Cette évaluation n'a cependant pas été mise à jour, alors même que de nombreuses "modifications substantielles" - souvent de nature technique, mais pas seulement - sont intervenues depuis 2017. De même, les conséquences de l’actualisation des paramètres de la révision des valeurs locatives des locaux professionnels - dont l'entrée en vigueur vient d'être repoussée de 2023 à 2025 - n'ont pas été prises en compte. "L’absence d’outils de simulation, qui tiendraient compte de ces évolutions" est regrettable, selon la Cour : elle "ne permet pas d’appréhender les conséquences de la révision des valeurs locatives des locaux professionnels ni du point de vue du contribuable, ni du point de vue des collectivités".

Par conséquent, les magistrats demandent la réalisation, "en 2024", d'un bilan de la mise en œuvre de la révision des valeurs locatives des locaux professionnels. Ces travaux devraient évoquer "les effets attendus de l’actualisation sexennale de 2025" et préciser les conséquences de la réforme sur "les ressources des collectivités locales et les impacts sur les différentes catégories de contribuables".

Il existe une autre bonne raison d'établir ce bilan : la réforme de l'établissement des valeurs locatives des locaux d’habitation, programmée pour 2028, doit obéir à des modalités proches de celles utilisées, en 2017, lors de la réforme portant sur les locaux professionnels.

Complexité

Les effets de cette autre réforme, qui concerne 52,6 millions de locaux d'habitation, doivent être anticipés, selon la Rue Cambon. Le législateur a prévu que le gouvernement remettra en 2026 un rapport au Parlement permettant d'éclairer le public sur ce sujet. Il convient, estiment les magistrats, d'"apporter aux décideurs locaux les outils d’analyse et de simulation permettant d’apprécier l’impact de cette réforme sur les produits attendus de taxe foncière".

La révision des valeurs locatives des locaux professionnels tend à "restaurer" le "lien" entre les collectivités et les contribuables, mais les mécanismes qui visent à atténuer ses effets sont d'une application complexe, considèrent-ils. Or, la révision à venir des valeurs locatives des locaux d’habitation, "qui se caractérisera également par la mise en place d’un mécanisme de neutralisation fiscale, devrait ajouter encore de la complexité au "schéma de financement des collectivités locales", critique l'institution. Elle ajoute que la réforme à venir pourrait "occasionner de nouvelles disparités entre communes, sans qu’aucune réflexion sur un nouveau mécanisme de compensation n’ait été menée à ce stade".

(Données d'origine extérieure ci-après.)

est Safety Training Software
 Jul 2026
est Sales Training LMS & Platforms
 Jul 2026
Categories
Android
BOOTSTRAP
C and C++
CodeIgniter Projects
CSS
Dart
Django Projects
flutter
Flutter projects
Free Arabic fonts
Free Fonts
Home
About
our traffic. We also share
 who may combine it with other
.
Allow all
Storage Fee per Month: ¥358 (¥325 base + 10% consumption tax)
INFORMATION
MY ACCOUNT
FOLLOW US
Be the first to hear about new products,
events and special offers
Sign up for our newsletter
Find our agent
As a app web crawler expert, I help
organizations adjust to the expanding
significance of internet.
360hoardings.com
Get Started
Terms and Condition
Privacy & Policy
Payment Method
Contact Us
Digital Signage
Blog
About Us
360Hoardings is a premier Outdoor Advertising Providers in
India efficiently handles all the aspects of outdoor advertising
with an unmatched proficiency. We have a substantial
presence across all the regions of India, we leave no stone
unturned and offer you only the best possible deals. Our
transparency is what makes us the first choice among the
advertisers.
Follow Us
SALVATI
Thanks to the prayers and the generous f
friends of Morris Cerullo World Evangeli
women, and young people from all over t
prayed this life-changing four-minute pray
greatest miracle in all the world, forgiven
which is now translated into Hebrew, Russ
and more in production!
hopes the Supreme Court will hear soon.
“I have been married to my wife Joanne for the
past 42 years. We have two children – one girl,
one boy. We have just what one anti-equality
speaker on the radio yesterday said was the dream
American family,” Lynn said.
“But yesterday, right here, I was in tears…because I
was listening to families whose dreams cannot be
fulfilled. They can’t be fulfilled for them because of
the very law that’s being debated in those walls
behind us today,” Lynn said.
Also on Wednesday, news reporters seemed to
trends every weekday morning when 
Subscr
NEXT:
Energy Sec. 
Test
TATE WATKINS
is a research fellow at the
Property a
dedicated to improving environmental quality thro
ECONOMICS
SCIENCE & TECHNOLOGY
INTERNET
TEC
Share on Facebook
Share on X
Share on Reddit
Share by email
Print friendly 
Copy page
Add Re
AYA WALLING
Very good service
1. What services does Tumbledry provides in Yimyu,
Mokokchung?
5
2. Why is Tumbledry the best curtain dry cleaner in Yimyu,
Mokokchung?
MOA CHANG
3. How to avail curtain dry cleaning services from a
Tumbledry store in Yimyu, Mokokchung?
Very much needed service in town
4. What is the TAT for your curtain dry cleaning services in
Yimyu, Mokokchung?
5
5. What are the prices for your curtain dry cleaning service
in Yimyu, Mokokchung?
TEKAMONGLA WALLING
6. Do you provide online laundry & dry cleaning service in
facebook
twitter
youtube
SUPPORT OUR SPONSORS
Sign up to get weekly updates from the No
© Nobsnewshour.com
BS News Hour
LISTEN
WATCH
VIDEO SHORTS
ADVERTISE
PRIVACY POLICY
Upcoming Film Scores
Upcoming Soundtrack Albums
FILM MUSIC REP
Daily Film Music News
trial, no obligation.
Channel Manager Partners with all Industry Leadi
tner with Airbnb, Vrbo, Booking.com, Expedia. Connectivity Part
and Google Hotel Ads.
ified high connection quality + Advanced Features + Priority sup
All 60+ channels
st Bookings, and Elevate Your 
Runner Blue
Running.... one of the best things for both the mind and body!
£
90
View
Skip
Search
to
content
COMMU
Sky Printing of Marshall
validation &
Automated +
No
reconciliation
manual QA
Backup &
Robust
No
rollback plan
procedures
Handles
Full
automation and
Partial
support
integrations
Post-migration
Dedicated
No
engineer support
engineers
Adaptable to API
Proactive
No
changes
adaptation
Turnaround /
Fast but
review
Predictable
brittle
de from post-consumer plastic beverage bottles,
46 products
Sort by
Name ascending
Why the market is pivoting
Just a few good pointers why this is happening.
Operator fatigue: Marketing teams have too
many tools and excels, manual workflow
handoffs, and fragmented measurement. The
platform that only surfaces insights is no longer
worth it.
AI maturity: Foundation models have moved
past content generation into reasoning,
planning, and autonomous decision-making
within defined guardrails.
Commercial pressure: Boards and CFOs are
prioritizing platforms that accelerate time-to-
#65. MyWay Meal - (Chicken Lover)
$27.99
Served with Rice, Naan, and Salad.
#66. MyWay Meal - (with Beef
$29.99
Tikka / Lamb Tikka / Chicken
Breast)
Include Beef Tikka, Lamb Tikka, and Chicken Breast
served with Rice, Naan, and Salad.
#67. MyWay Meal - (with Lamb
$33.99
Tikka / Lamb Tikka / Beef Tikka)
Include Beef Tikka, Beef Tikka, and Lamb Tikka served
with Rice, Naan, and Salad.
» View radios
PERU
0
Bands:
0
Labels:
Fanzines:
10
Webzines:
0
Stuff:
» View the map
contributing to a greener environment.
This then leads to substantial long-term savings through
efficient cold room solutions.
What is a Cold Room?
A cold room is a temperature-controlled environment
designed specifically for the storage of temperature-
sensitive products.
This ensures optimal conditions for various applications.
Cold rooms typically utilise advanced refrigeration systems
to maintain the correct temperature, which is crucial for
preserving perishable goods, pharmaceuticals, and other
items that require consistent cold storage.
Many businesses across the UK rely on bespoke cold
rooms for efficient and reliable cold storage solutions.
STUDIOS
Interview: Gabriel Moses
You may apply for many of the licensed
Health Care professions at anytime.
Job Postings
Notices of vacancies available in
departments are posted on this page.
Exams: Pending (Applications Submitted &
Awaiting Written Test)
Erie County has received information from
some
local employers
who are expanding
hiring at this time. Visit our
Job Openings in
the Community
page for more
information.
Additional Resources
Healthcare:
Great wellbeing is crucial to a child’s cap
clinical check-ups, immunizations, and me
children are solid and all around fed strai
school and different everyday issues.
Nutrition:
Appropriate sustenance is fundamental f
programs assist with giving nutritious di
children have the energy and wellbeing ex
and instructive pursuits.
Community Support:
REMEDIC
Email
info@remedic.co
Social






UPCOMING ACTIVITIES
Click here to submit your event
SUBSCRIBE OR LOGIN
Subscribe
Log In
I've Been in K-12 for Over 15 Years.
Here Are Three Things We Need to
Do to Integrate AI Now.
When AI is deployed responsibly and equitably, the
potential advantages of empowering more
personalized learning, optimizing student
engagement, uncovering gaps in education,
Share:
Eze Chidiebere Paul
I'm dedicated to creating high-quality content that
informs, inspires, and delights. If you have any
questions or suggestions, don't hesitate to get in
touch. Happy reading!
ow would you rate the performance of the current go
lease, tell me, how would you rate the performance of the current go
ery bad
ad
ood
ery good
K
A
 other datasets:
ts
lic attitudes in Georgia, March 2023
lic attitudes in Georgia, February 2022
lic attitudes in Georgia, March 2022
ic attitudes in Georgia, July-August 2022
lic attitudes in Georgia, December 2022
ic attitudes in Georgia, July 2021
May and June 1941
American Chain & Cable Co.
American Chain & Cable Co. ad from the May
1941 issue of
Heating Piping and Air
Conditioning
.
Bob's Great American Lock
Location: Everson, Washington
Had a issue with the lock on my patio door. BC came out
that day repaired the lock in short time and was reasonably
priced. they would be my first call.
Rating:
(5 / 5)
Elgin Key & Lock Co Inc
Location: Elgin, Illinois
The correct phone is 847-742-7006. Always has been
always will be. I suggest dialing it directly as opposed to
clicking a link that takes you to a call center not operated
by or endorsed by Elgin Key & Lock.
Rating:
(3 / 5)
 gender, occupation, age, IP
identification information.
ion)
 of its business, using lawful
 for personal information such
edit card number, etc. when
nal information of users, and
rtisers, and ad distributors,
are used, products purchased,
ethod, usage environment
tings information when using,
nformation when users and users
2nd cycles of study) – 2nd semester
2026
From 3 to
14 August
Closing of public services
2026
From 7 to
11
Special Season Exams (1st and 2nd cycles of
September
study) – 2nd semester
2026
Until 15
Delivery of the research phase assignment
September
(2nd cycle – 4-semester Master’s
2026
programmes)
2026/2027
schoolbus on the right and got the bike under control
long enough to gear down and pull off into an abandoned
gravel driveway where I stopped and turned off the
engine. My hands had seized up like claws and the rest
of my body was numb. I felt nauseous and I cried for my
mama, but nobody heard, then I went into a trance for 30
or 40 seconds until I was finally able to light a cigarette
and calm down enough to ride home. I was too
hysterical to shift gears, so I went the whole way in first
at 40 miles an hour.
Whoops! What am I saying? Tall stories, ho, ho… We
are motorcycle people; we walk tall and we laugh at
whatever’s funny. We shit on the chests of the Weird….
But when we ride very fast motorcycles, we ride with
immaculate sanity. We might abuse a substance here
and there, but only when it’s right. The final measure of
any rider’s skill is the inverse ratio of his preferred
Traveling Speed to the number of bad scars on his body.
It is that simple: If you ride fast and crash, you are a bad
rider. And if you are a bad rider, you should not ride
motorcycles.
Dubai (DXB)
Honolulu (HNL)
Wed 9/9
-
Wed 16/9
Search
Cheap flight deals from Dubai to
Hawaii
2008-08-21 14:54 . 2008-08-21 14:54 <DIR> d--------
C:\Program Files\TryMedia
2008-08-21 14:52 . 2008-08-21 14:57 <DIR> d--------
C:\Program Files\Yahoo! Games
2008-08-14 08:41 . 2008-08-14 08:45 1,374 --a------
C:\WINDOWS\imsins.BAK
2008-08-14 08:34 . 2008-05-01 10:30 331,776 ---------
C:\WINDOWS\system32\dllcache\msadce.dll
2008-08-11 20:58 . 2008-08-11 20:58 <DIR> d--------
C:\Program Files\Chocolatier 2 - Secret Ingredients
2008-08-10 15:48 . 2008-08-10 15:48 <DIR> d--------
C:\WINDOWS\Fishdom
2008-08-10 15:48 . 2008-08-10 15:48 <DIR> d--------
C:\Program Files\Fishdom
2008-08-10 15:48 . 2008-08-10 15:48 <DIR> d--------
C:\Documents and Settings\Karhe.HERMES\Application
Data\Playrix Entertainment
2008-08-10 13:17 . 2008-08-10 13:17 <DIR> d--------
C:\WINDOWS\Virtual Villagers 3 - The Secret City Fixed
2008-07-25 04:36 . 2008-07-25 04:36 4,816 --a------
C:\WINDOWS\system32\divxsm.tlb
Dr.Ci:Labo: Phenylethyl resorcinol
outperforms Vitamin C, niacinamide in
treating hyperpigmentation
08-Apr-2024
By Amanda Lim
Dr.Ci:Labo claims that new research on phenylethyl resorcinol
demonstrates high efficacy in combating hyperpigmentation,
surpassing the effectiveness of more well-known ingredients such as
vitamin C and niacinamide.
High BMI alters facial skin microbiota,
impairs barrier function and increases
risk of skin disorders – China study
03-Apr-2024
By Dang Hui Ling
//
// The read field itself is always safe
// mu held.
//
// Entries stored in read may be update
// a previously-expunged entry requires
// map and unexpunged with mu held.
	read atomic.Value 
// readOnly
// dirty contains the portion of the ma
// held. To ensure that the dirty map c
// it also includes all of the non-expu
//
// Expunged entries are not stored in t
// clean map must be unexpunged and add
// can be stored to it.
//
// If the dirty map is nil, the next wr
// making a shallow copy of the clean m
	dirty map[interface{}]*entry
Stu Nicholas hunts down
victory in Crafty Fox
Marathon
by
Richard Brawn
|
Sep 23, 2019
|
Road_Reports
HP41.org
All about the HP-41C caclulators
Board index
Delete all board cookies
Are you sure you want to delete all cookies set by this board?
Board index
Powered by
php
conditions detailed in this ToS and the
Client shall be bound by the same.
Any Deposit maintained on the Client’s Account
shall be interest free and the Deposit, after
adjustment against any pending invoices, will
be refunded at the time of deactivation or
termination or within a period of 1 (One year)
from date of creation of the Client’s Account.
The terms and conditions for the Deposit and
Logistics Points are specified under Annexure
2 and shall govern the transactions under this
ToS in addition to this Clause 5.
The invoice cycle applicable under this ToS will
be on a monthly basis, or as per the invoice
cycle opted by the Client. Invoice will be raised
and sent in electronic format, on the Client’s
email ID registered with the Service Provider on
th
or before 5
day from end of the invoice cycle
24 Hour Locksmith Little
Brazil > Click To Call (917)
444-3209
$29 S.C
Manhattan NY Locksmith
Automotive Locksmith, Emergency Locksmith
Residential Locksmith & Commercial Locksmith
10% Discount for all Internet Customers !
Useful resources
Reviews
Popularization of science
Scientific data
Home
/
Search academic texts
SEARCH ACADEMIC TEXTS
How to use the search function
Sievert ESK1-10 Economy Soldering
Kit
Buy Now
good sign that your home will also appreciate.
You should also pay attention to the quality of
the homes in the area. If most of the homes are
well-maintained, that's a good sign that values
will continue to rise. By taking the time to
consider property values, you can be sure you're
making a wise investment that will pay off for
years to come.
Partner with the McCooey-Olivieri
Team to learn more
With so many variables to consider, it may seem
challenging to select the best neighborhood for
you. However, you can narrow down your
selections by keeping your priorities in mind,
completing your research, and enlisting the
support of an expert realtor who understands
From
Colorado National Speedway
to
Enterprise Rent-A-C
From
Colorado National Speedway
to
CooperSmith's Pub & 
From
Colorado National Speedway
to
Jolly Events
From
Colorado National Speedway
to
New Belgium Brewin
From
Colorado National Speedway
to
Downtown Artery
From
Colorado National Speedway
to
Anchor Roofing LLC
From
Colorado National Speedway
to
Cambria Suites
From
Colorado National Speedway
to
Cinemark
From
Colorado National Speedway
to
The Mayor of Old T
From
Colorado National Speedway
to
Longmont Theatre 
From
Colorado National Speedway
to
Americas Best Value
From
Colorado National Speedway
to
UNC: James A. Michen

L'établissement de l'assiette de la taxe foncière sur les propriétés bâties "reste complexe", déplore par ailleurs la Cour. Les travaux qui permettent de déterminer celle-ci constituent "une part significative de la gestion des taxes foncières". Leur coût a représenté 0,45% des 35 milliards d'euros de recettes issus de ces taxes en 2021 (l'ensemble des frais liés à leur gestion s'élevaient à 0,96%). La détermination de l’assiette de la taxe sur le foncier bâti "appelle un renforcement des échanges avec les collectivités locales (…) dans une optique de fiabilisation des informations", en déduisent les magistrats.

Impôt stable

"Peu sensible à la conjoncture économique, le produit des taxes foncières a connu une augmentation régulière, de 2,5% par an en moyenne entre 2016 et 2020 pour le foncier bâti et de 1,4% en moyenne pour le foncier non bâti. Cette évolution s’explique pour l’essentiel par l’évolution des bases taxables. Une part moins significative (environ 20%) de l’accroissement du rendement des taxes foncières est liée à l’évolution des taux. "Les évolutions annuelles des taux sont assez limitées, notamment par le mécanisme de liaison des taux existant entre les différentes taxes locales", précise la Cour.

32 millions de personnes physiques propriétaires sont imposables à la taxe foncière sur le bâti : leurs contributions représentaient un montant de 21,2 milliards d'euros en 2021, soit 65,5% du produit total de la taxe. La part restante du produit était due par les personnes morales. Le profil des contribuables et les montants dont ils s'acquittent sont mal connus. Pour la Cour, les décideurs locaux se doivent d'obtenir ces informations. Aussi, suggère-t-elle que la direction générale des finances publiques leur fournisse des "informations statistiques précises" sur le sujet.